Dugin, bunları bundan yedi yıl önce söylemişti. Suriye konusundaki anlaşmazlık ve uçak düşürme ile Türkiye-Rusya krizinin ortaya çıkışı Dugin'in 1990'lardaki fikirlerine dönmesi için yeterli oldu. Şimdilerde kamuoyu önünde Türkiye aleyhtarı söylemlerde bulunan Dugin'in ilişkiler yumuşar yumuşamaz farklı şeyler söyleyeceğini öngörmek yanlış olmaz.
Çarlık Rusyası döneminde devlet aklının önemli bir parçası olan Grigori Rasputin, Rus monarşisinin son üyesi Çar Nikolay Aleksandroviç Romanov'a Birinci Dünya Savaşı'na katılmanın Çarlığın sonunu getireceğini söylediği rivayet edilir.

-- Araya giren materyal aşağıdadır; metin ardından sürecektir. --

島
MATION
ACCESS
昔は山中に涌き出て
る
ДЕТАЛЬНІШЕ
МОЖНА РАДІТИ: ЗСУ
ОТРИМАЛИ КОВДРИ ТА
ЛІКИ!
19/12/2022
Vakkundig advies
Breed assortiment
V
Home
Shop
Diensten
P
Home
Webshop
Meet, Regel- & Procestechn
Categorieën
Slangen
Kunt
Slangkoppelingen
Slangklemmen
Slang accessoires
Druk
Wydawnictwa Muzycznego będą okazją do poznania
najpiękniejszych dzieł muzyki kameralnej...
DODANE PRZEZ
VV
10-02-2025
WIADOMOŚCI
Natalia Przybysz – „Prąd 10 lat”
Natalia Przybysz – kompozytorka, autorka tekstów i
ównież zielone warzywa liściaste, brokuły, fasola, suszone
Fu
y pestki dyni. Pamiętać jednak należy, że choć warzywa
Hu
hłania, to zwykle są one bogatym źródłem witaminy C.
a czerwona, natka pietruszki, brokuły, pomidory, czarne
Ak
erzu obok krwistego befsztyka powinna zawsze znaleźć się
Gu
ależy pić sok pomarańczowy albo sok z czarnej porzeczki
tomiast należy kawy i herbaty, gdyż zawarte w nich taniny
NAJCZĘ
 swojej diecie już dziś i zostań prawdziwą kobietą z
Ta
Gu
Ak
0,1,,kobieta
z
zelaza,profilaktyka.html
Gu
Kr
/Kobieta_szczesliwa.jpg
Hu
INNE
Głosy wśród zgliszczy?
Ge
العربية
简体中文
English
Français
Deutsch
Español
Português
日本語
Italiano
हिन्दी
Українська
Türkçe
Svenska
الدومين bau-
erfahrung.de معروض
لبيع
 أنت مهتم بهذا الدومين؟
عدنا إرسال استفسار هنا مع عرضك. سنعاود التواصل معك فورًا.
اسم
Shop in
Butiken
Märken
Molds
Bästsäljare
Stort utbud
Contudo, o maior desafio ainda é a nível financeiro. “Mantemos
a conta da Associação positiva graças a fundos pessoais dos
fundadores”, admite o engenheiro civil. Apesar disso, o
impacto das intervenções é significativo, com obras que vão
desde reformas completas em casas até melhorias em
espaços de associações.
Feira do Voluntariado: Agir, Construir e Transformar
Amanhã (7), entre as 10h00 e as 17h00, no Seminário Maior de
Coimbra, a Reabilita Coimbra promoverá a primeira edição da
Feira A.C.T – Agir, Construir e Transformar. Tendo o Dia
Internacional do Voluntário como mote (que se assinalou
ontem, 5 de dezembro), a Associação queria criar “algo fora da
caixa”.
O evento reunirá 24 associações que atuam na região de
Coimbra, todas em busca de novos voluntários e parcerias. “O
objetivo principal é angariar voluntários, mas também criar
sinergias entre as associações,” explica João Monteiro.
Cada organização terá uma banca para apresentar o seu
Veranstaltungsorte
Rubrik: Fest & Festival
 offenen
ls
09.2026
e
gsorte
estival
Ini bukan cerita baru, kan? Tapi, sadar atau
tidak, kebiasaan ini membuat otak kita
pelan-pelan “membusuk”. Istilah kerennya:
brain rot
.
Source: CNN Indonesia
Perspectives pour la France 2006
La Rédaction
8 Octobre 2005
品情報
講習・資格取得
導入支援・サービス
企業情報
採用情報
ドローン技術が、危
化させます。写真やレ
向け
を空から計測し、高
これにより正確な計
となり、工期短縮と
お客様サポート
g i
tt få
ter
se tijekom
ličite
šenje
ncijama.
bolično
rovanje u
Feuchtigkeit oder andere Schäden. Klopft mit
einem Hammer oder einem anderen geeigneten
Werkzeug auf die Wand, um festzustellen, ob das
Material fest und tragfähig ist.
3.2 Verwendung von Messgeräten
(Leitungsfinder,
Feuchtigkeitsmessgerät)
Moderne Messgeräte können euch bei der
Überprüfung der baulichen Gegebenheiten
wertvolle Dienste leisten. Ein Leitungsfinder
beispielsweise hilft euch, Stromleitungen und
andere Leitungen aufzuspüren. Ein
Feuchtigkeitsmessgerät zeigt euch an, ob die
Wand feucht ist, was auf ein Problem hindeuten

Çağımızın Rasputin'i Dugin'in ise Suriye İç Savaşı ve Türkiye ile ilişkiler konularında Kremlin'i uyarıp uyarmadığı bilinmez. Röportajda sarf ettiği cümleler, Dugin'in ABD'nin küresel hâkimiyetini kırmak için her türlü bölgesel ittifakı teşvik ettiğini gösteriyor. Üstelik Dugin, Putin'in dış politikasını destekleyen, ama ekonomi politikası konusunda uyarılarda bulunan bir isim. Uçak krizinin Rus ekonomisine zararları düşünüldüğünde kapalı kapılar ardında "Ankara'ya zeytin dalı uzatılmalı" dememesi için de bir sebep yok. Devlet işlerinde değişimler, genelde çekirdekten merkeze doğru ilerleyen bir seyir izlediğine göre matruşkanın ilk bebeğinin ne düşündüğü önemli. İzleri, matruşkanın büyük bebeği Putin'in söylem ve politikalarında sürülmeli.